[TASK INPUTS Boundary: Start]

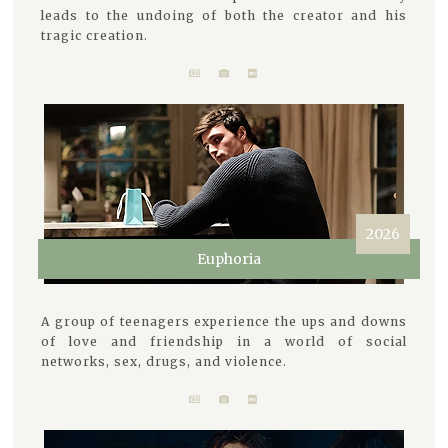
leads to the undoing of both the creator and his
tragic creation.
2026
Euphoria
A group of teenagers experience the ups and downs
of love and friendship in a world of social
networks, sex, drugs, and violence.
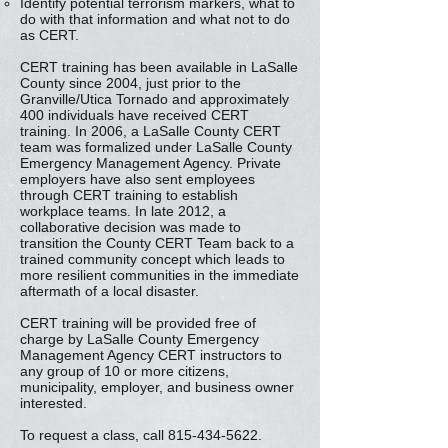
Identify potential terrorism markers, what to
do with that information and what not to do
as CERT.
CERT training has been available in LaSalle
County since 2004, just prior to the
Granville/Utica Tornado and approximately
400 individuals have received CERT
training. In 2006, a LaSalle County CERT
team was formalized under LaSalle County
Emergency Management Agency. Private
employers have also sent employees
through CERT training to establish
workplace teams. In late 2012, a
collaborative decision was made to
transition the County CERT Team back to a
trained community concept which leads to
more resilient communities in the immediate
aftermath of a local disaster.
CERT training will be provided free of
charge by LaSalle County Emergency
Management Agency CERT instructors to
any group of 10 or more citizens,
municipality, employer, and business owner
interested.
To request a class, call
815-434-5622
.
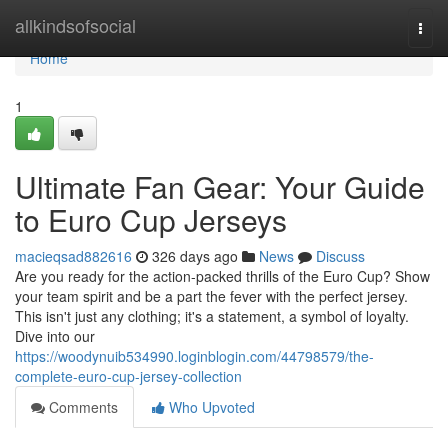
Home
allkindsofsocial
Togg
navi
Home
1
Ultimate Fan Gear: Your Guide
to Euro Cup Jerseys
macieqsad882616
326 days ago
News
Discuss
Are you ready for the action-packed thrills of the Euro Cup? Show
your team spirit and be a part the fever with the perfect jersey.
This isn't just any clothing; it's a statement, a symbol of loyalty.
Dive into our
https://woodynuib534990.loginblogin.com/44798579/the-
complete-euro-cup-jersey-collection
Comments
Who Upvoted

[TASK INPUTS Boundary: End]

### EXERCISE
Everything in the listing, except its images, should be set down exactly.

### COMPLETED EXERCISE
leads to the undoing of both the creator and his
tragic creation.
2026
Euphoria
A group of teenagers experience the ups and downs
of love and friendship in a world of social
networks, sex, drugs, and violence.
Identify potential terrorism markers, what to
do with that information and what not to do
as CERT.
CERT training has been available in LaSalle
County since 2004, just prior to the
Granville/Utica Tornado and approximately
400 individuals have received CERT
training. In 2006, a LaSalle County CERT
team was formalized under LaSalle County
Emergency Management Agency. Private
employers have also sent employees
through CERT training to establish
workplace teams. In late 2012, a
collaborative decision was made to
transition the County CERT Team back to a
trained community concept which leads to
more resilient communities in the immediate
aftermath of a local disaster.
CERT training will be provided free of
charge by LaSalle County Emergency
Management Agency CERT instructors to
any group of 10 or more citizens,
municipality, employer, and business owner
interested.
To request a class, call
815-434-5622
.
Home
allkindsofsocial
Togg
navi
Home
1
Ultimate Fan Gear: Your Guide
to Euro Cup Jerseys
macieqsad882616
326 days ago
News
Discuss
Are you ready for the action-packed thrills of the Euro Cup? Show
your team spirit and be a part the fever with the perfect jersey.
This isn't just any clothing; it's a statement, a symbol of loyalty.
Dive into our
https://woodynuib534990.loginblogin.com/44798579/the-
complete-euro-cup-jersey-collection
Comments
Who Upvoted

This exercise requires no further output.